Professional staff and lay leadership work together on a weekly if not daily basis. While each group has different roles in the organization, these roles and responsibilities often become blurred by working hand-in-hand to achieve one mission. It is important to clearly define the roles of each group to ensure they work together most effectively. In some organizations, lay leaders end up in charge of tasks that should be handled by full-time staff. In others, lay leaders are under utilized. Staff have a better understanding of an organization’s procedures, core values, mission, do’s and don’ts and policies. Lay leaders have a unique understanding of your organization’s core community and will help guide decisions, events and campaigns down the right path. Each group can unknowingly cause negative repercussions by making decisions that should be made by the other so it is very important that roles be defined from the beginning.
Professional Staff: Paid employees of the organization, hired to fill a specific role at the organization.
Lay Leadership: Volunteers appointed to a committee, board or other volunteer group to help the organization with an initiative. In the case of a board, lay leaders are key in making decisions for the well being of the organization.
As part of the development team, you might be asked to help manage committees of volunteers, lead meetings, email and call lay leadership. With this, you may come across an instance where a lay leader has moved an initiative forward or suggested taking control of an aspect of a campaign. On the other hand, you may notice that a lay leader is being under utilized or not following through on their responsibilities. Lastly, you may have unknowingly started to perform tasks that a lay leader should perform.

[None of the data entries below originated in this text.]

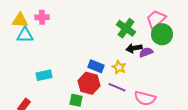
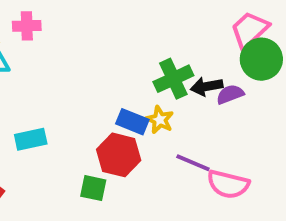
green cross: (126, 28) -> (173, 79), moved, turned 30
yellow star: (119, 67) -> (160, 120), moved
purple line: (117, 87) -> (193, 163), moved

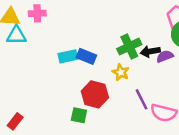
blue rectangle: (132, 122) -> (86, 56), moved
cyan rectangle: (31, 139) -> (68, 56), moved
purple line: (193, 163) -> (142, 99), turned 40

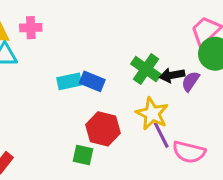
green cross: (129, 47) -> (146, 69), turned -30
purple semicircle: (165, 56) -> (190, 81), turned -35
yellow star: (121, 72) -> (152, 114), moved, size x1.5

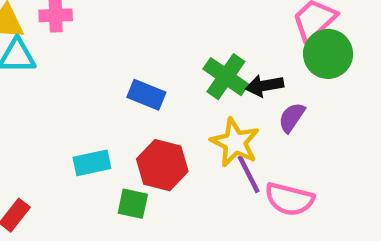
cyan rectangle: (69, 81) -> (92, 163), moved
purple semicircle: (190, 81) -> (292, 117), moved

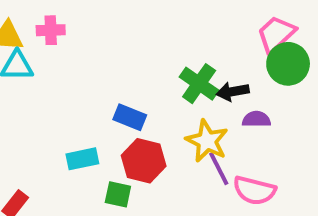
blue rectangle: (146, 95) -> (130, 117), moved
purple semicircle: (292, 117) -> (256, 119), turned 56

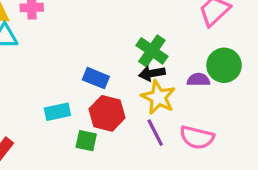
green circle: (288, 64) -> (224, 65), moved
black arrow: (233, 92) -> (152, 73), moved
purple line: (219, 169) -> (155, 133), moved

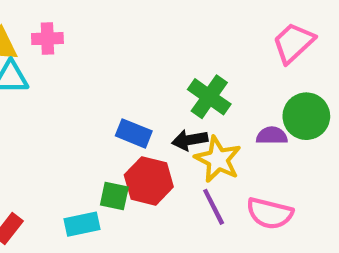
black arrow: (152, 73) -> (190, 140), moved
cyan rectangle: (57, 112) -> (82, 224), moved
green square: (86, 141) -> (114, 196), moved

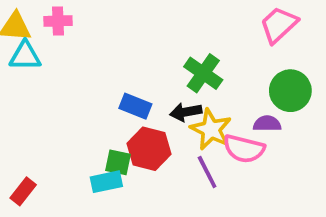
purple semicircle: (272, 136) -> (267, 124), moved
pink semicircle: (270, 213) -> (244, 149), moved
cyan rectangle: (82, 224) -> (106, 182), moved

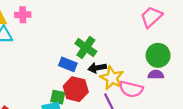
green cross: (203, 73) -> (86, 47), moved
purple semicircle: (267, 124) -> (156, 75), moved

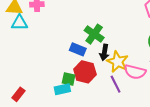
black arrow: (97, 68) -> (104, 52), turned -70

Here’s where you come in – make sure that you communicate with your supervisor about any issues that may arise or questions you may have about responsibilities. Read through the job description of the lay leaders that you are working with. In addition, there may be a specific circumstance that has prevented a lay leader from their commitment. Your supervisor will be able to make an appropriate decision on how to move forward. It’s always better to clarify roles early on than be in a position where the organization is harmed.